Momen Benda Pusaka Kiai Bicak Bantu Mataram
indoarkeologi.xyz – KERAJAAN MATARAM dan Pajang konon berperang di kawasan sekitar Candi Prambanan. Mataram dipimpin oleh Panembahan Senopati, sedangkan pasukan Pajang dipimpin oleh Sultan Hadiwijaya langsung. Pajang mengerahkan pasukan gabungan, juga pasukan dari Tuban dan Banten, yang jumlah melebihi dari jumlah pasukan Mataram.
Konon sebelum pengumpulan pasukan itu, sidang agung digelar di Istana Pajang. Persidangan agung di Istana Pajang disodorkan oleh para menantu raja, didalam perihal ini Tumenggung Tuban dan Tumenggung Demak untuk memutuskan apakah Pajang perlu langsung menyerbu Mataram.

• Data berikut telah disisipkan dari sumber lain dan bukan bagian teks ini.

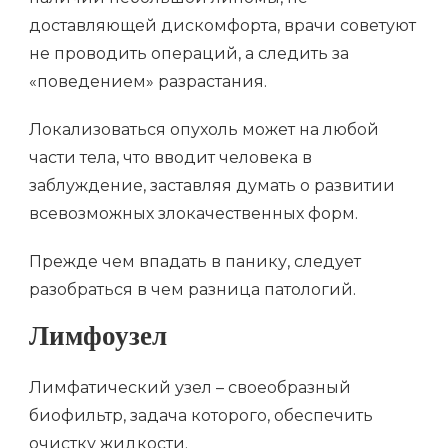
доставляющей дискомфорта, врачи советуют
не проводить операций, а следить за
«поведением» разрастания.
Локализоваться опухоль может на любой
части тела, что вводит человека в
заблуждение, заставляя думать о развитии
всевозможных злокачественных форм.
Прежде чем впадать в панику, следует
разобраться в чем разница патологий.
Лимфоузел
Лимфатический узел – своеобразный
биофильтр, задача которого, обеспечить
очистку жидкости.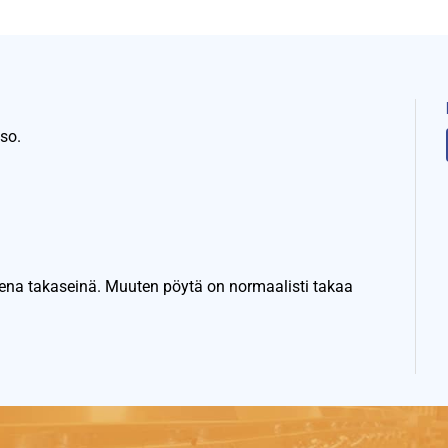
so.
eena takaseinä. Muuten pöytä on normaalisti takaa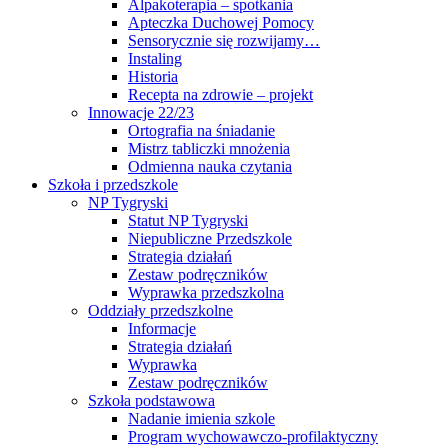
Alpakoterapia – spotkania
Apteczka Duchowej Pomocy
Sensorycznie się rozwijamy…
Instaling
Historia
Recepta na zdrowie – projekt
Innowacje 22/23
Ortografia na śniadanie
Mistrz tabliczki mnożenia
Odmienna nauka czytania
Szkoła i przedszkole
NP Tygryski
Statut NP Tygryski
Niepubliczne Przedszkole
Strategia działań
Zestaw podręczników
Wyprawka przedszkolna
Oddziały przedszkolne
Informacje
Strategia działań
Wyprawka
Zestaw podręczników
Szkoła podstawowa
Nadanie imienia szkole
Program wychowawczo-profilaktyczny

Meskipun tahu akan jatuhnya Pajang nanti, Sultan Hadiwijaya tidak mampu bertahan pada desakan itu, dan memerintahkan langsung mengangkat senjata. Para tumenggung tunjukkan bersedia, asalkan sultan turut serta, walaupun berada di belakang barisan.
Sebagaimana dikutip dari “Awal Kebangkitan Mataram : Masa Pemerintahan Senapati” dari H.J. De Graaf”, keputusan pun akhirnya diambil, Sultan Pajang yang mulanya melunak dengan Mataram, akhirnya beralih dan menggaungkan peperangan. Sikap Sultan Pajang beralih gara-gara desakan dari dua menantunya, untuk menyerang Mataram.

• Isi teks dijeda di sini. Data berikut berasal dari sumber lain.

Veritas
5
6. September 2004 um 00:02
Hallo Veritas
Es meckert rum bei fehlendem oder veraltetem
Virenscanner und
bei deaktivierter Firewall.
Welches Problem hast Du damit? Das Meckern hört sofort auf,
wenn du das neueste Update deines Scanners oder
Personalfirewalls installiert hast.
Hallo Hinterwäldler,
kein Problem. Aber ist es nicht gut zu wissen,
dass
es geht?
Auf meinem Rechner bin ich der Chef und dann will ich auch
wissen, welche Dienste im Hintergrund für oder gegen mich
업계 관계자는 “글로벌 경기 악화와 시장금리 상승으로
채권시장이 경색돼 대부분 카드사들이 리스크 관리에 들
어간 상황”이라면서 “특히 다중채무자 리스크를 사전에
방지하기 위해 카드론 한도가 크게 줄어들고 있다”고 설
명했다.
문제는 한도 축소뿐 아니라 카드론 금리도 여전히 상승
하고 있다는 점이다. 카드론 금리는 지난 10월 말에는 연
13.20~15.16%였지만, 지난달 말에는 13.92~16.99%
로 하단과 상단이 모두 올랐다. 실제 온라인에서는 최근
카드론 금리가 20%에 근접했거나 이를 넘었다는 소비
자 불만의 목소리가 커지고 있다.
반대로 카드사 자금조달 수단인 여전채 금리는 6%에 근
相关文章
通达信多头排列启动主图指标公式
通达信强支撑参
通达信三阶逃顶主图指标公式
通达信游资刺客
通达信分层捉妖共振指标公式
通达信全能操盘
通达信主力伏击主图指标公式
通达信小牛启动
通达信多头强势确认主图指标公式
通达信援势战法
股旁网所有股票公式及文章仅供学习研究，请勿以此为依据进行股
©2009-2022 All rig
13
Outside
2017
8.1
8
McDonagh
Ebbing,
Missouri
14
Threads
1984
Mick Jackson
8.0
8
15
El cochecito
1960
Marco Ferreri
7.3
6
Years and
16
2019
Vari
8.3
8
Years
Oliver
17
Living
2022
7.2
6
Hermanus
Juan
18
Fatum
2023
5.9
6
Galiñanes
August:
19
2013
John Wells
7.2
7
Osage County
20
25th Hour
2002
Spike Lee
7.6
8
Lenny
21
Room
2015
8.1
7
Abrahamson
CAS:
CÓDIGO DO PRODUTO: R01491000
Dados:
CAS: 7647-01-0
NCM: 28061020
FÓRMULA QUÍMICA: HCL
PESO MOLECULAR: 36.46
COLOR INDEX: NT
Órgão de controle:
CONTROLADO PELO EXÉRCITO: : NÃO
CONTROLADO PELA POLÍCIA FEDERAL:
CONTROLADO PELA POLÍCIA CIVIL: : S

Sultan Pajang juga memerintahkan para bupati di tempat perbatasan untuk dikumpulkan. Pengumpulan itu menolong suplai pasukan dan logistik melawan Mataram. Tak kurang 10.000 orang prajurit Pajang dipersiapkan, Pangeran Benawa naik kuda di belakang ayahnya yang duduk di atas gajah. Di Prambanan mereka berhenti dan memperkuat pertahanan dengan meriam.
Kiai Adipati Mandaraka atau Ki Juru Martani, penasehat politik Senopati, yang lihat potensi terjadinya pertempuran besar, mendesak Senopati sehingga pergi ke Gua Langse atau Gua Roro Kidul. Sementara ia sendiri akan pergi ke Gunung Merapi untuk memohon bantuan. Setelah lagi dari Gua Langse, Senapati mengumpulkan 1.000 orang prajurit, 300 di antaranya di meletakkan di sebelah selatan Prambanan.

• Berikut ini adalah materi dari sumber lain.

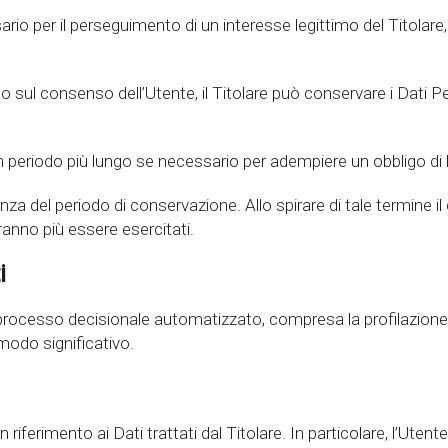
rio per il perseguimento di un interesse legittimo del Titolare
o sul consenso dell’Utente, il Titolare può conservare i Dati Pe
periodo più lungo se necessario per adempiere un obbligo di le
nza del periodo di conservazione. Allo spirare di tale termine il 
otranno più essere esercitati.
i
 processo decisionale automatizzato, compresa la profilazione, 
modo significativo.
iferimento ai Dati trattati dal Titolare. In particolare, l’Utente h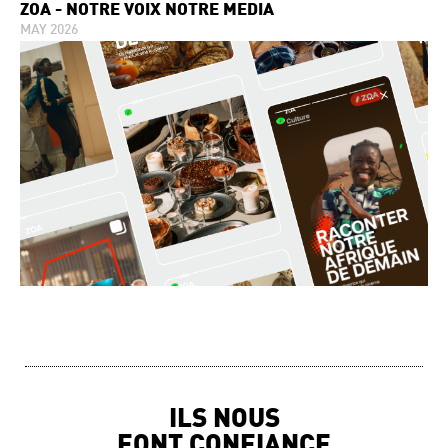
ZOA - NOTRE VOIX NOTRE MEDIA
MAY 2026
ILS NOUS
FONT CONFIANCE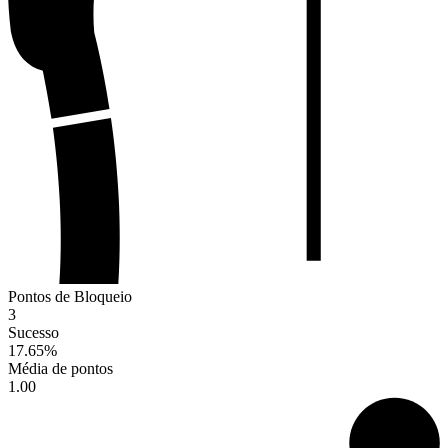
Pontos de Bloqueio
3
Sucesso
17.65
%
Média de pontos
1.00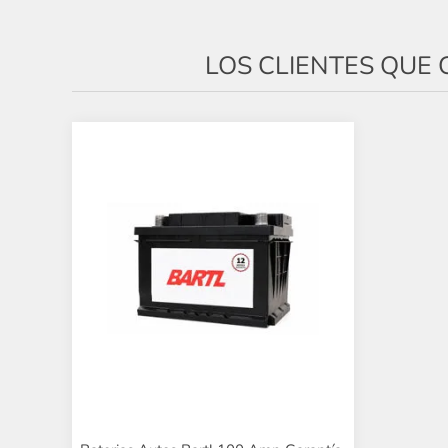
LOS CLIENTES QU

Mereka mendapat perintah, begitu terdengar suara letusan keluar dari Gunung Merapi, perlu langsung memukul canang benda pusaka Kiai Bicak dan berteriak-teriak, sebagai panglima di lapangan diangkat Tumenggung Mayang.
Pertempuran terjadi di dua tempat, pasukan Mataram pura-pura melarikan, tetapi orang – orang Pajang yang mengejarnya tiba-tiba diserang oleh pasukan Mataram dari dua arah dan diceraiberaikan. Gelap malam menghentikan pertempuran itu, ke-2 kubu lagi ke kubu pertahanan masing-masing.
Malam itu Gunung Merapi meletus di tengah-tengah kegelapan, hujan lebat, hujan debu, gempa bumi, banjir, dan gejala alam lain yang menyeramkan. Orang Mataram memukul canang Ki Bicak. Banjir menggenangi kubu Pajang, yang memaksa mereka melarikan diri didalam kebingungan, Sultan Pajang pun terseret didalam kekacauan itu.
Orang – orang Pajang, yang senang takhayul, tetapi mereka telah banyak kehilangan stimulus gara-gara terpukul di medan perang. Apalagi sesudah lihat alam mengamuk, kehilangan mirip sekali sisa stimulus juangnya dan lari tunggang langgang. Pasukan melimpah Kerajaan Pajang itu akhirnya kalah.